22. Thioflavin can be viewed using both blue (green light, used for FITC) and ultraviolet (blue light, used for DAPI) filters. The user will need to determine which has the best contrast for their use.

23. We calibrate using a stage micrometer, which is imaged using the same final magnification as the images to be analyzed. Open the image of the stage micrometer in Image J and select Calibration tab. Using the computer mouse, trace a defined length and enter the corresponding value (e.g., 100 μm). The program will now convert pixels to microns.

24. As with amyloid β immunoreactivity, the threshold value must be optimized. However, because thioflavin S staining typically shows low background in mouse brain and is not subject to the variability inherent to immunochemistry, determining the thioflavin threshold is straightforward and does not require correction.

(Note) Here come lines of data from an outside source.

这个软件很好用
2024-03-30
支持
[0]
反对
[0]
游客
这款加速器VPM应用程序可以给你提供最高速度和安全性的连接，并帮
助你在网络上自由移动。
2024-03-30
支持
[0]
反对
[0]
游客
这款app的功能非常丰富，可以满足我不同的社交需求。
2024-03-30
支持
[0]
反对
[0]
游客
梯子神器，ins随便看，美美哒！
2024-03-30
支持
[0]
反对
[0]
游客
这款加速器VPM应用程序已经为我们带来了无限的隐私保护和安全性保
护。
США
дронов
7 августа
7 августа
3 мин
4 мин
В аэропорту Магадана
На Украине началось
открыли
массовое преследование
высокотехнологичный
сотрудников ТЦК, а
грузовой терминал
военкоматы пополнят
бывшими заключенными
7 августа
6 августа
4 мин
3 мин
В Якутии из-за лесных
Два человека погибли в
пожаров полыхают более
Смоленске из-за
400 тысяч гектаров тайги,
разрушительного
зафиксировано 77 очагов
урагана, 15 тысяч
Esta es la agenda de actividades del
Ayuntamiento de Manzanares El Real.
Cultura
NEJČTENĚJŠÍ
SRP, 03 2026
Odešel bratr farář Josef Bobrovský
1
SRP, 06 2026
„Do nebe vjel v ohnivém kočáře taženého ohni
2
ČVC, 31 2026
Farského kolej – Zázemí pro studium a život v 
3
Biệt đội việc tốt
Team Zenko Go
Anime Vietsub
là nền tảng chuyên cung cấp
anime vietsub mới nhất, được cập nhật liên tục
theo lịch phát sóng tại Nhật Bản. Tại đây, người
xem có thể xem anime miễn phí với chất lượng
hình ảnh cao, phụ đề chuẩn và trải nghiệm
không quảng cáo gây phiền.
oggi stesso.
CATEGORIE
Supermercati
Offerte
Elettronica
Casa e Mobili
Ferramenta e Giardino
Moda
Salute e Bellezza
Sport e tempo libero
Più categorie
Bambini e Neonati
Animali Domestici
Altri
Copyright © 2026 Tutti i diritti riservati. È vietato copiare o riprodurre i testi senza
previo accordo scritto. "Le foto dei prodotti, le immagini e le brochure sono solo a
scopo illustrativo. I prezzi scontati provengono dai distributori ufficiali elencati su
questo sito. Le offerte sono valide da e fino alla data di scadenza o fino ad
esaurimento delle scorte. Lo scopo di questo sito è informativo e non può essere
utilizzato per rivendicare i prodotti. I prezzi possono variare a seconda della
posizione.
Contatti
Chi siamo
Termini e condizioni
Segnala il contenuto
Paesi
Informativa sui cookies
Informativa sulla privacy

25. You do not need to closely trace the plaque when using the Ellipse tool. The software will measure only the labeled pixels. However, make sure to include only one plaque in each ellipse.

26. In addition to quantifying plaque areas, you can simply sum the number of measured plaques to generate plaque number. These data can be further refined into plaque density by expressing as a function of area. In addition, the thioflavin load or burden can be determined as described for amyloid β immunoreactivity (Subheading 3.4) using thioflavin-labeled sections.